This video looks like a blooper real from a cartoon version of Terminator, but it is in fact a demonstration of a new algorithm from Georgia Tech that teaches robots how to fall properly.
Usually when a robot falls, it topples face-first into the dirt. Give it some stairs, or a bumpy yard, and most robots will eventually trip up and take a tumble. And if a robot has no good way to deal with the fall, it can’t take any measures to avoid damaging itself. Like this:
“A fall can potentially cause detrimental damage to the robot and enormous cost to repair,” says Georgia Tech PhD graduate student Sehoon Ha in a release about the project. “We believe robots can learn how to fall safely.”
Ha and his professor, Karen Liu, have worked out how to teach a robot to stumble instead, so it can fall without sustaining serious damage. The video shows these “planned falls” in action. When given a push, the algorithm-taught robot braces for impact with its hands, where the dumb robot slams face-first into the dirt. When the shoves get really nasty, the robot opts to roll, similar to a judo break fall. The result is still messy, but you can see that there’s no big impact in one spot.
“From previous work, we knew a robot had the computational know-how to achieve a softer landing, but it didn’t have the hardware to move quickly enough like a cat,” Liu says. “Our new planning algorithm takes into account the hardware constraints and the capabilities of the robot, and suggests a sequence of contacts so the robot gradually can slow itself down.”
We humans don’t really think about how we fall. We just do it. Or rather, we assess the situation so quickly, and so automatically, that we don’t notice until we’re laying on the ground with a few scratches instead of a few broken bones. Liu and Ha’s research teaches the robot to react as quickly.

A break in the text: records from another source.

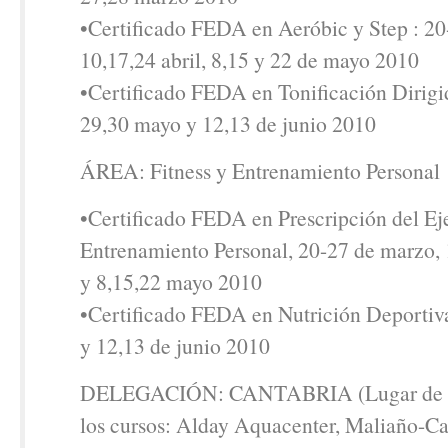
•Certificado FEDA en Aeróbic y Step : 20
10,17,24 abril, 8,15 y 22 de mayo 2010
•Certificado FEDA en Tonificación Dirigid
29,30 mayo y 12,13 de junio 2010
ÁREA: Fitness y Entrenamiento Personal
•Certificado FEDA en Prescripción del Eje
Entrenamiento Personal, 20-27 de marzo, 
y 8,15,22 mayo 2010
•Certificado FEDA en Nutrición Deportiv
y 12,13 de junio 2010
DELEGACIÓN: CANTABRIA (Lugar de re
los cursos: Alday Aquacenter, Maliaño-Ca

Their robot can detect how many points of impact there are when it is pushed, what order they come in, how hard they are, and the timing between them. Using this information, it computes the best fall possible.
Liu’s previous attempts have failed, she says, because the hardware couldn’t keep up with what the software was telling it to do, something with which any aging human can sympathize.
Ha’s work adds these limitations to the software model, effectively teaching the robot about its own shortcomings. This makes it easy to imagine a future where robots will also need psychiatrists.